AQA, Edexcel, OCR, Eduqas

Last updated 19 Jul 2023

Records show evidence that weather in the UK is becoming more extreme - but what will that mean for us?

Heavier rainfall in the winter

Infrastructure - there may be a higher risk of damage to buildings and roads from flood events.

Transport - there may be more disruption to travel as flooding cuts of roads and railway lines, as well as making driving conditions more dangerous.

Water supply - there may be issues with contamination if drains in urban areas become overwhelmed.

More frequent and hotter heatwaves

Health - there may be more health conditions related to heat, such as dehydration and heat stroke - but also an increased risk to people with chronic illnesses such as diabetes as extreme heat causes a rise in glucose levels, and heart disease as the body has to work harder to keep its core temperature to normal levels, putting extra strain on the heart, as well as the lungs and kidneys.

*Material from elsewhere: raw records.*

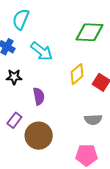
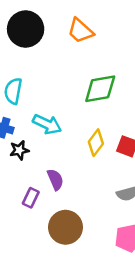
black star: (14, 77) -> (19, 150), moved
purple rectangle: (14, 120) -> (31, 198), moved

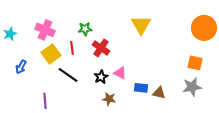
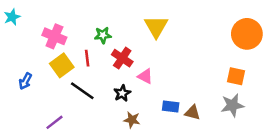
yellow triangle: (141, 25) -> (156, 27), moved
cyan star: (10, 34) -> (12, 17), moved
pink triangle: (120, 73) -> (145, 76), moved
purple line: (45, 101) -> (54, 122), turned 56

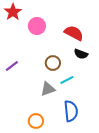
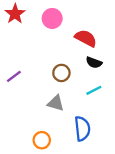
pink circle: (37, 26) -> (52, 18), moved
cyan line: (67, 80) -> (94, 90), moved
gray triangle: (48, 89) -> (56, 103), turned 35

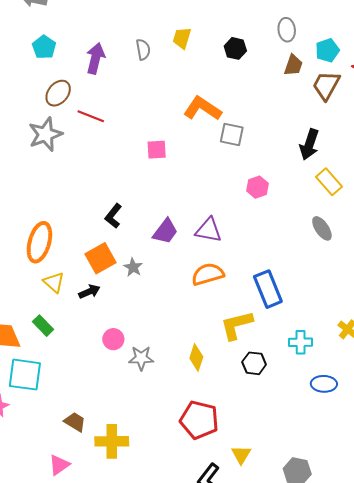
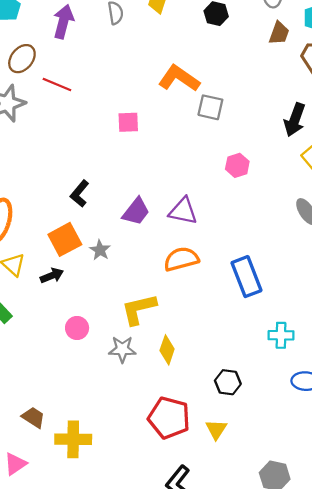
yellow L-shape: (237, 325) -> (139, 309), moved
gray star: (141, 358) -> (122, 349), moved
black hexagon: (254, 363) -> (228, 382), moved
yellow triangle: (241, 455) -> (216, 429), moved

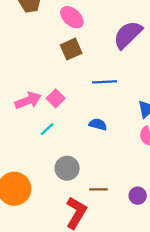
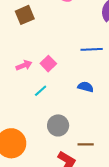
brown square: (71, 49) -> (25, 15), moved
pink arrow: (28, 100) -> (24, 65), size x0.7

Transport - there may be more incidence of travel being disrupted by the heat, for example, tarmac on road surfaces melting and rails buckling.

Energy - there may be higher demand for cooling by fans or air conditioning systems.

Increased drought risk in the summer

Farming - there may be lower crop yields which will affect the livelihood of farmers, as well as having to spend more money on irrigation.

Water supply - there may be less water available for domestic use and industry, which could lead to water restrictions.

Property - there may be more buildings that experience subsidence as soils dry out and shrink.

Wildfires – the summer of 2022 saw frequent wild fires breaking out across the UK because the ground was so dry.

Less cold weather

Energy - there may be less of a demand for energy to heat homes (which will come in handy as energy prices are currently soaring).

Transport - there may be fewer incidence of disrupted road, rail and air travel due to heavy snow.

Health - there may be less risk of cold-related conditions such as flu and pneumonia - also fewer heart attacks and strokes, which have an increased risk in cold weather as the colder temperatures cause blood vessels to tighten at the same time as blood flow is speeding up to help you stay warm - this causes higher blood pressure.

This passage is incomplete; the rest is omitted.